On the day Marti got her acceptance letter to a graduate law program in Chicago state (her adoring professors had pulled strings to win her the full scholarship as well), Dan was there. He was the first person she told; just like he was the first person she'd told when she got into college and when she joined the Hellcats. He was always there for the milestones in her life, but now he wouldn't be. She started to get up and leave, to run off and go tell Wanda and Travis and Savannah and Alice and Lewis, but he reached out and caught her arm. He felt like this was his last chance to say something, anything to keep her here. "Marti…"

She turned back, struggling to keep a question on her face. She already knew; anything he could say she already knew. She knew that he loved her and it wasn't enough. He let his hand drop and forced a smile. "I'm happy for you."

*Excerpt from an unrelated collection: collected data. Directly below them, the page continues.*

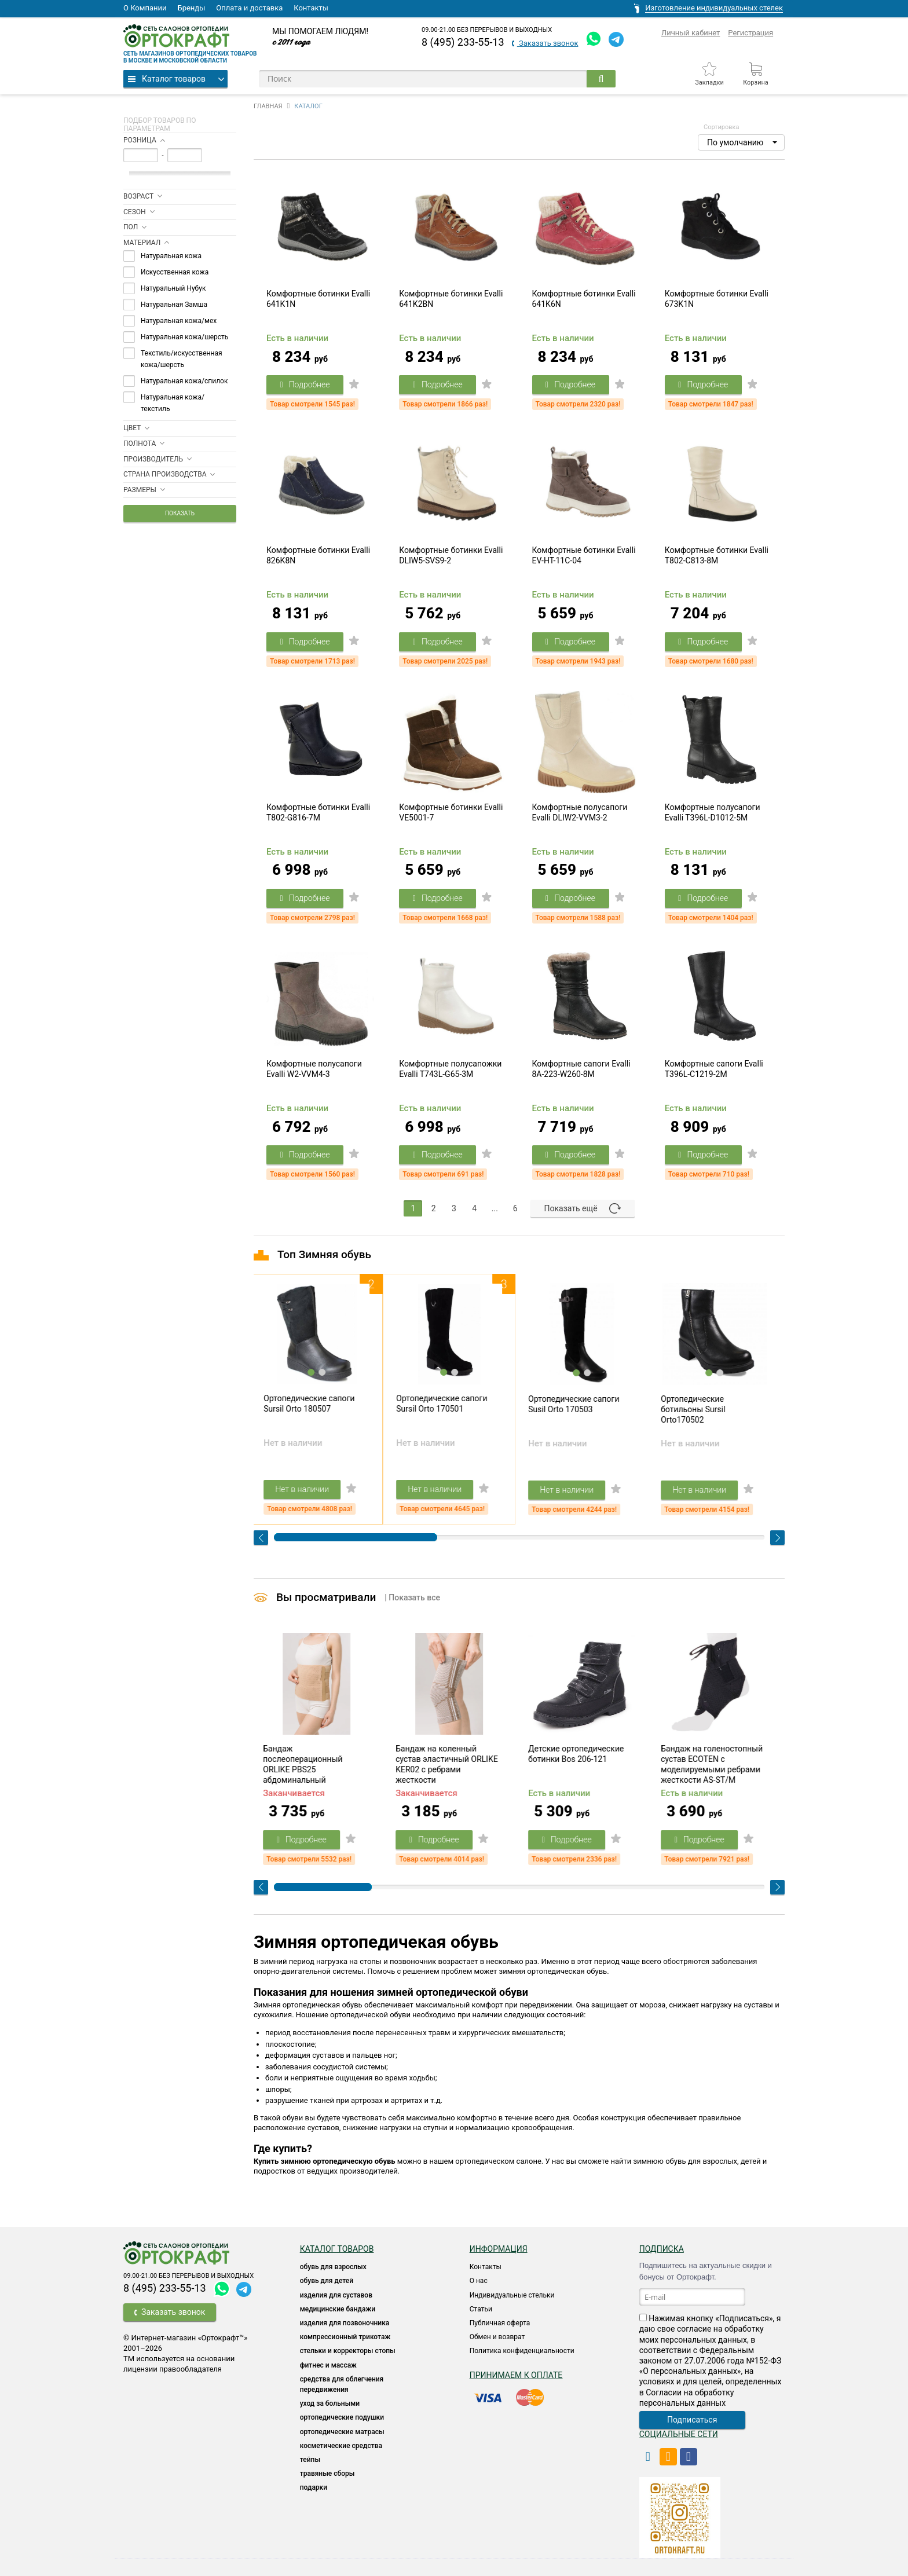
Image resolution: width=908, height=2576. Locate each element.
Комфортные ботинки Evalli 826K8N (318, 555)
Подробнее (305, 384)
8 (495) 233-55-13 (463, 42)
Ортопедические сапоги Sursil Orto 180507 (312, 1403)
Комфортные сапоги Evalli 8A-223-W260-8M (581, 1069)
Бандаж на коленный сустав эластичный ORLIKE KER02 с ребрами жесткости (450, 1764)
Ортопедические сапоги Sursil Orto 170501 (445, 1403)
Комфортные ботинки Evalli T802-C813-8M (716, 555)
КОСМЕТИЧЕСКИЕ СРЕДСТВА (341, 2446)
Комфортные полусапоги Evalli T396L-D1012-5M (712, 812)
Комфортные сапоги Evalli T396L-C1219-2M (714, 1069)
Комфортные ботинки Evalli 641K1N (318, 299)
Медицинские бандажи (337, 2309)
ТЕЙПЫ (310, 2460)
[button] (741, 142)
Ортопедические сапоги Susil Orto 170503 (577, 1404)
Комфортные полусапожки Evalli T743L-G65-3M (450, 1069)
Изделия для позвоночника (345, 2323)
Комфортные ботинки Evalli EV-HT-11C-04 (584, 555)
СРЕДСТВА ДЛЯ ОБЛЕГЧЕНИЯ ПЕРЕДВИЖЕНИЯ (342, 2384)
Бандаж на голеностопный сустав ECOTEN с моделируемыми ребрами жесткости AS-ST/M (715, 1764)
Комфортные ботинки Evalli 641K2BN (451, 299)
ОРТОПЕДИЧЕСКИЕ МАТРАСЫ (342, 2432)
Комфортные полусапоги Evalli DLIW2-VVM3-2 (580, 812)
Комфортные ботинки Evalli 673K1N (716, 299)
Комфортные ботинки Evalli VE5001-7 (451, 812)
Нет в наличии (305, 1489)
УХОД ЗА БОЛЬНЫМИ (330, 2403)
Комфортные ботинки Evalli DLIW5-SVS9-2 (451, 555)
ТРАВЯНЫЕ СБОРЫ (327, 2473)
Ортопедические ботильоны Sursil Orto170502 (696, 1409)
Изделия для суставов (336, 2295)
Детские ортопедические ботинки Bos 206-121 (579, 1754)
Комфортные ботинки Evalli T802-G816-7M (318, 812)
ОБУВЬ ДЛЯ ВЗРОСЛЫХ (333, 2267)
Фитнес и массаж (328, 2365)
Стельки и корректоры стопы (348, 2351)
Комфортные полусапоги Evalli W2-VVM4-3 (314, 1069)
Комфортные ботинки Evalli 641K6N (584, 299)
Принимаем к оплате (516, 2375)
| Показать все (412, 1597)
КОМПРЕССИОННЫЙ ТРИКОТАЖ (345, 2337)
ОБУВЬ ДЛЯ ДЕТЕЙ (326, 2281)
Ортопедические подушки (342, 2417)
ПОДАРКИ (313, 2487)
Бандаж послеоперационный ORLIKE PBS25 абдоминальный (306, 1764)
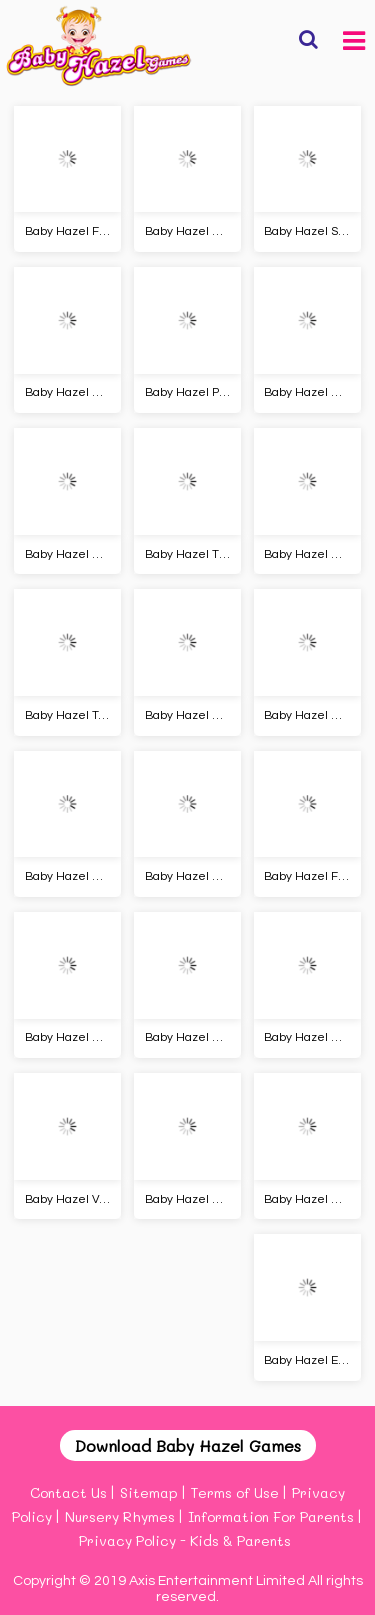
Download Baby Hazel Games (188, 1445)
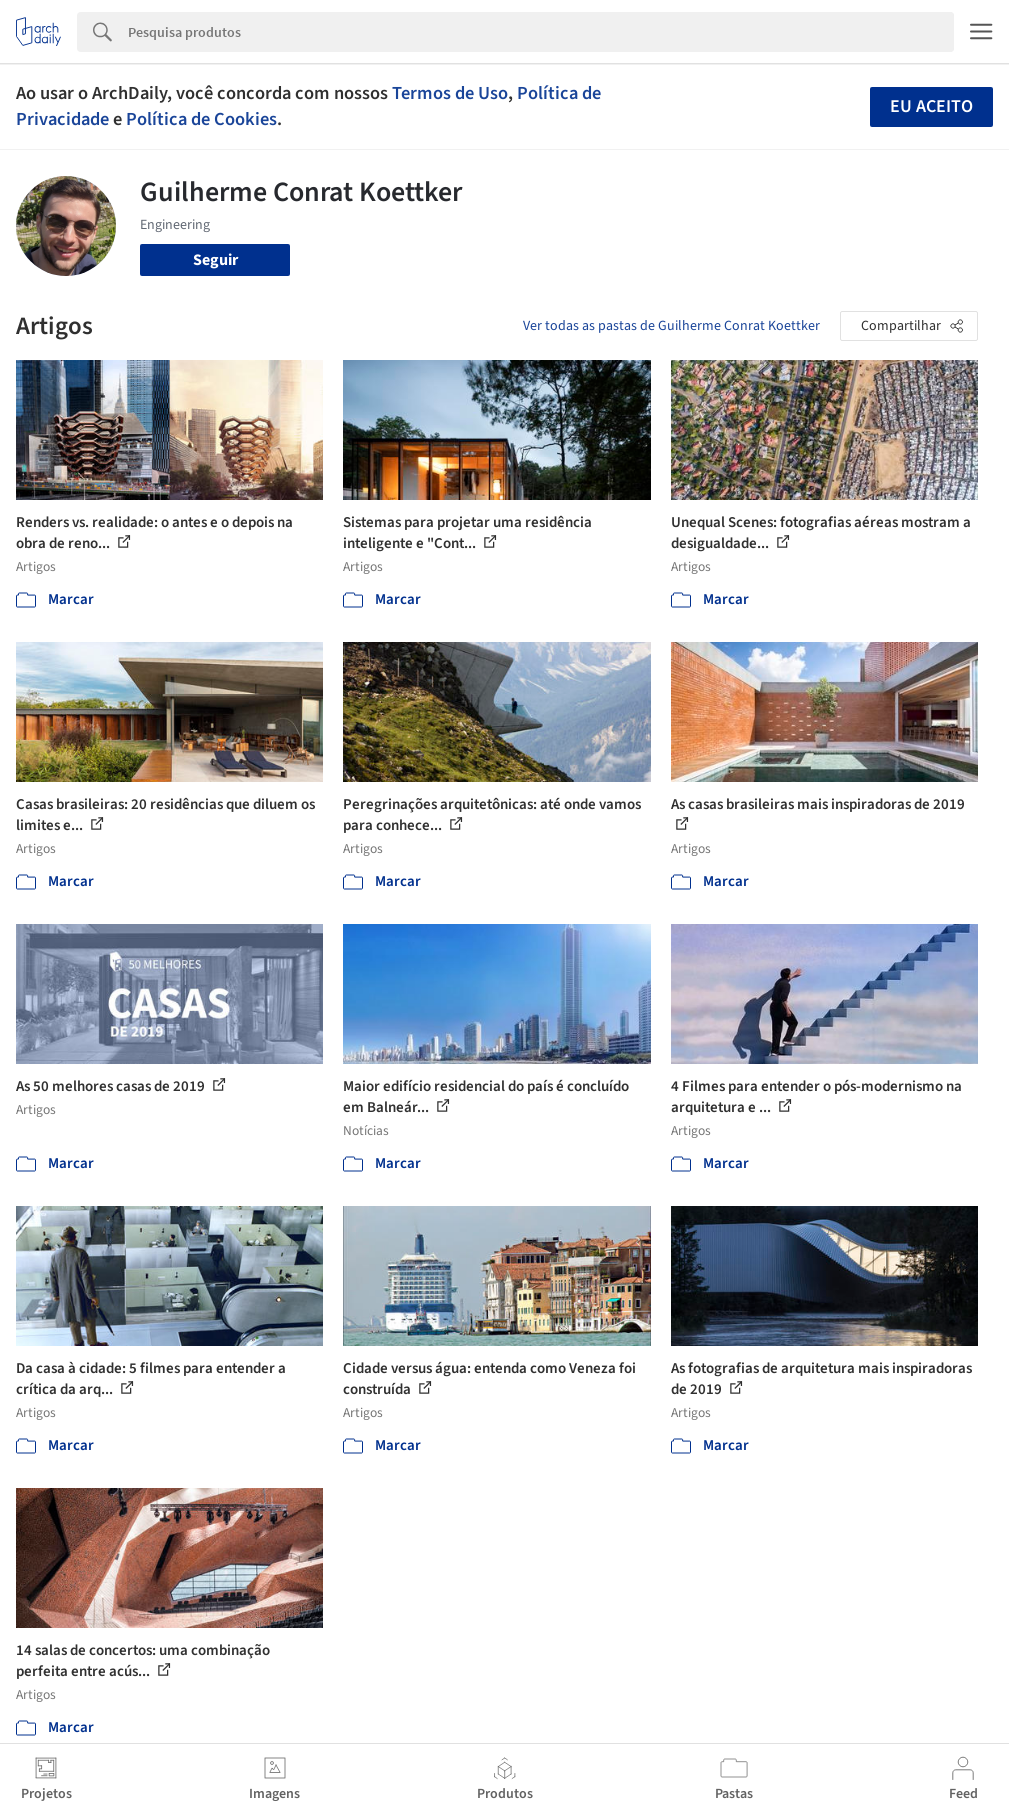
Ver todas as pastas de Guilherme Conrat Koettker (671, 326)
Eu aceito (931, 106)
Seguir (215, 260)
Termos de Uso (450, 93)
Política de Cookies (201, 119)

She grinned back. "See ya, Dan Patch."

Yet he got the feeling that he would never see her again.

Six (Two Years Later):

Dan was on the street filming something for a school project when he saw her. He almost dropped the camera and lost his focus entirely, completely zeroed in on the blond girl walking down the street. She wore nice clothes now, new and fancy; she probably had a job and he was still in Memphis, still in college, still exactly where he had been when she left. Marti had always been good at moving forward; Dan's destiny had always been to be left behind.

He couldn't go over to her. If he did he'd hug her and have to fight not to kiss her and maybe he'd cry because Dan would never fall out of love with Marti. He'd accepted that, but it hurt.

She looked over and saw him. He raised a hand to wave and she started over, but she saw it. She saw his thoughts in his eyes and his stance and she stopped again. She waved back instead, smiled, and walked away. It was the last time he ever saw Marti Perkins, but that was okay. They understood.